• **Try it**
Find the line containing "BOS Pada Juknis BOS 2025" in the entries below. Reproduce that line and each one after it to the end, exactly, with no other lines.

---*---

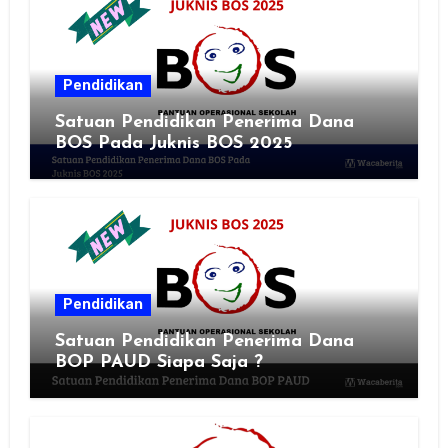
Pendidikan
Satuan Pendidikan Penerima Dana
BOS Pada Juknis BOS 2025
Pendidikan
Satuan Pendidikan Penerima Dana
BOP PAUD Siapa Saja ?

---*---

• **Task result**
BOS Pada Juknis BOS 2025
Pendidikan
Satuan Pendidikan Penerima Dana
BOP PAUD Siapa Saja ?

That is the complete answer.